» Supplied records
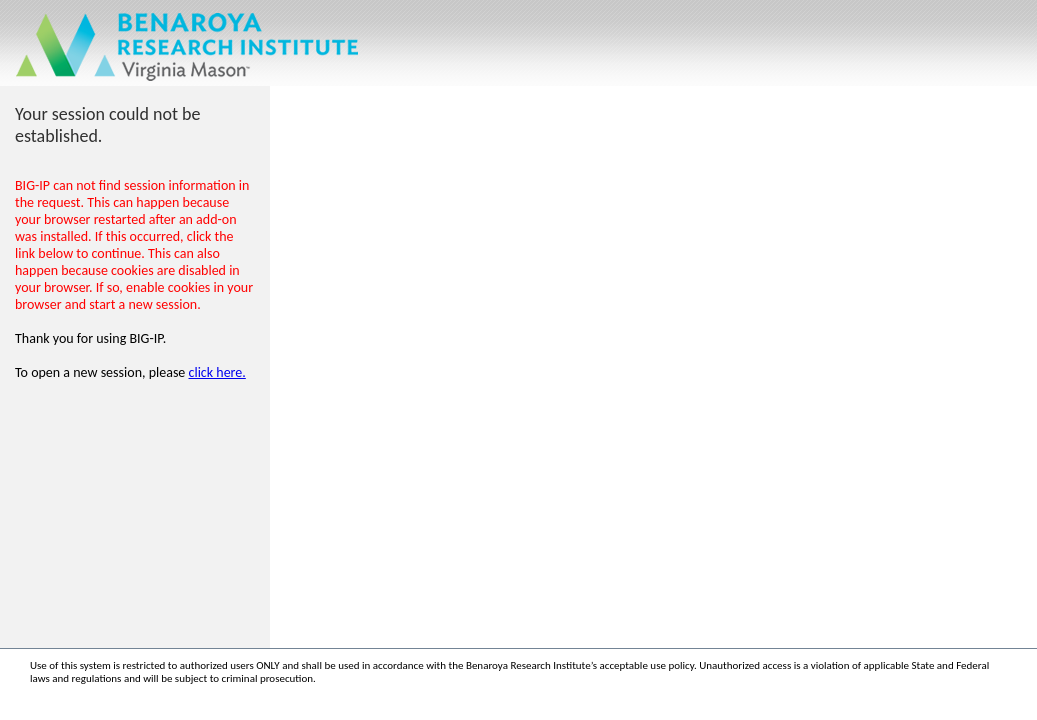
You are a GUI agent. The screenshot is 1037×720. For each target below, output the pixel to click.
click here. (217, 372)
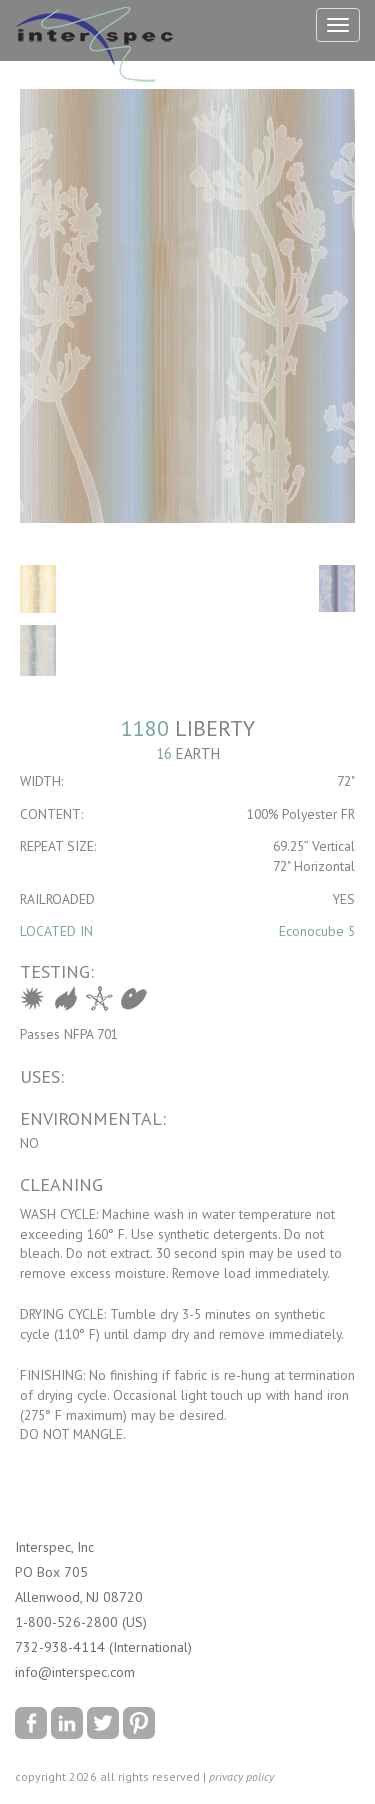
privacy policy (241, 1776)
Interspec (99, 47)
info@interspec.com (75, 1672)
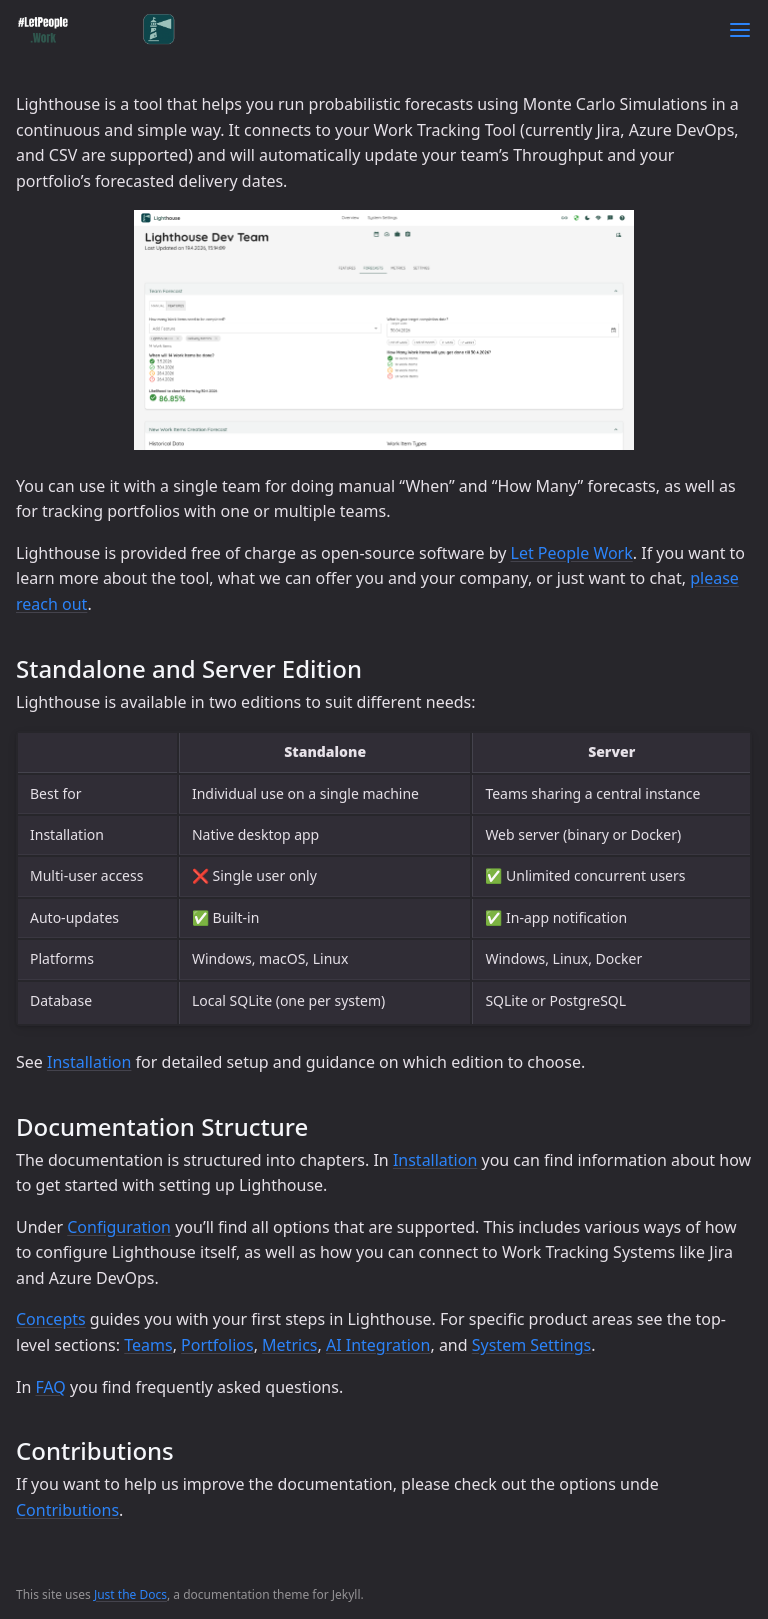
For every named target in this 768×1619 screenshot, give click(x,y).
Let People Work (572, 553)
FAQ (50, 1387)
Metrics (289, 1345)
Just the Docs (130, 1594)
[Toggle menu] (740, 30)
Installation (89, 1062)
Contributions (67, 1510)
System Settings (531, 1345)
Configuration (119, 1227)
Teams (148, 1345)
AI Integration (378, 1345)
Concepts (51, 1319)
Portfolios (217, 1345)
==
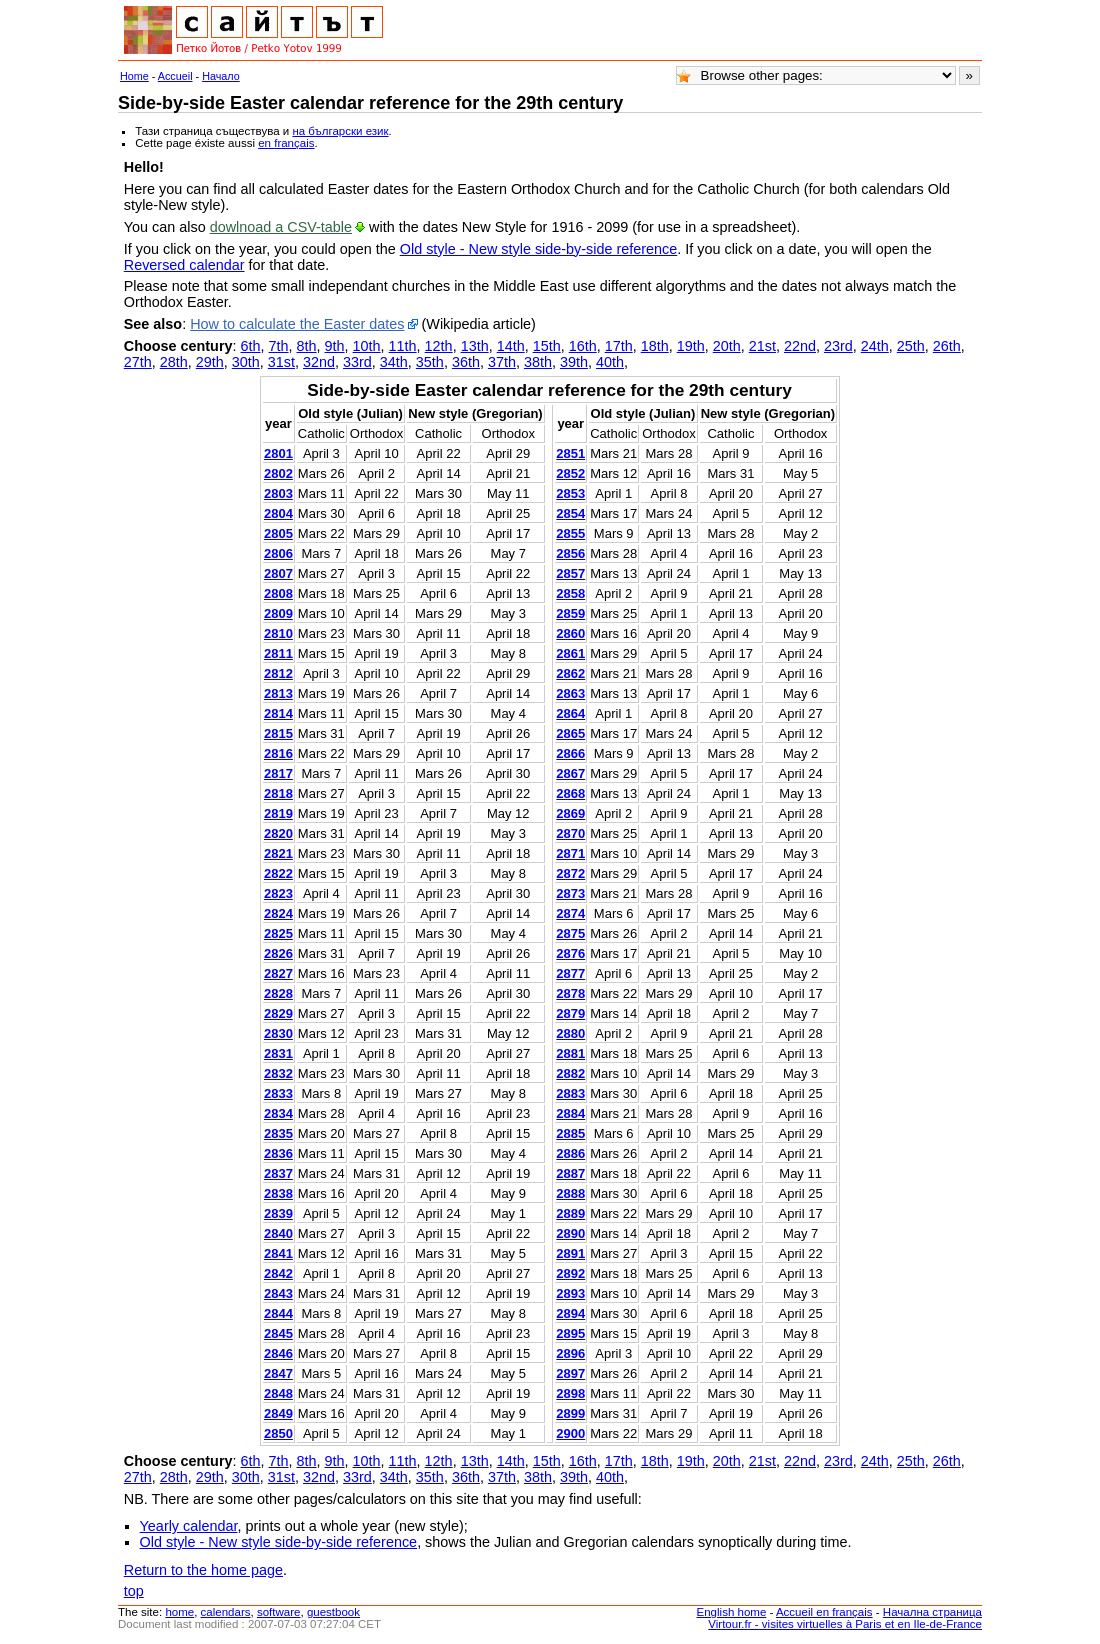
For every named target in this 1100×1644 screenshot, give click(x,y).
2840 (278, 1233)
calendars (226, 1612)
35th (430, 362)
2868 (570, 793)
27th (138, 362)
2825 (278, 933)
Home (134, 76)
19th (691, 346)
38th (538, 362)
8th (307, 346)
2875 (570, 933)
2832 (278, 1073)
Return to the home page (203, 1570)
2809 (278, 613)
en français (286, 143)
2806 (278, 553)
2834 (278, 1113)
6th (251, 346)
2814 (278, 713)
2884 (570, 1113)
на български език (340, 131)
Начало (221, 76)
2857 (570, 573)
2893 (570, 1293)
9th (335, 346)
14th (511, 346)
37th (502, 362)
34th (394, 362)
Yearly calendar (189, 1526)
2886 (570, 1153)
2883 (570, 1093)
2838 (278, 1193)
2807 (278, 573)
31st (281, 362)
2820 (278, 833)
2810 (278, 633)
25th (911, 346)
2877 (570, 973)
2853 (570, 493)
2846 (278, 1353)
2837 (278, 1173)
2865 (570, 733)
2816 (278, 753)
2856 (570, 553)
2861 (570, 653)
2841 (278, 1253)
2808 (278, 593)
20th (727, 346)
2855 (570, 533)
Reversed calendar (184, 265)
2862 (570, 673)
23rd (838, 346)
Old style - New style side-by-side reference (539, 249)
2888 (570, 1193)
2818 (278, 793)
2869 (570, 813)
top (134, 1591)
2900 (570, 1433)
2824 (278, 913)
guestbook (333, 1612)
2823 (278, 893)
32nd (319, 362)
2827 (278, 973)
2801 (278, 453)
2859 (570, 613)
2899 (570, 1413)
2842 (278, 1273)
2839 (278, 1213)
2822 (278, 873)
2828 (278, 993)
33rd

» Task statement
Copy the lines above between the one holding "You are a GUI" and the one holding "Portfolios (217, 1345)", inclusive. Drop the pictures.

» Output of the exercise
You are a GUI agent. The screenshot is 1037×720. For each target below, output the pixel to click.
click here. (217, 372)
privacy policy (241, 1776)
Interspec (99, 47)
info@interspec.com (75, 1672)
For every named target in this 768×1619 screenshot, give click(x,y).
Let People Work (572, 553)
FAQ (50, 1387)
Metrics (289, 1345)
Just the Docs (130, 1594)
[Toggle menu] (740, 30)
Installation (89, 1062)
Contributions (67, 1510)
System Settings (531, 1345)
Configuration (119, 1227)
Teams (148, 1345)
AI Integration (378, 1345)
Concepts (51, 1319)
Portfolios (217, 1345)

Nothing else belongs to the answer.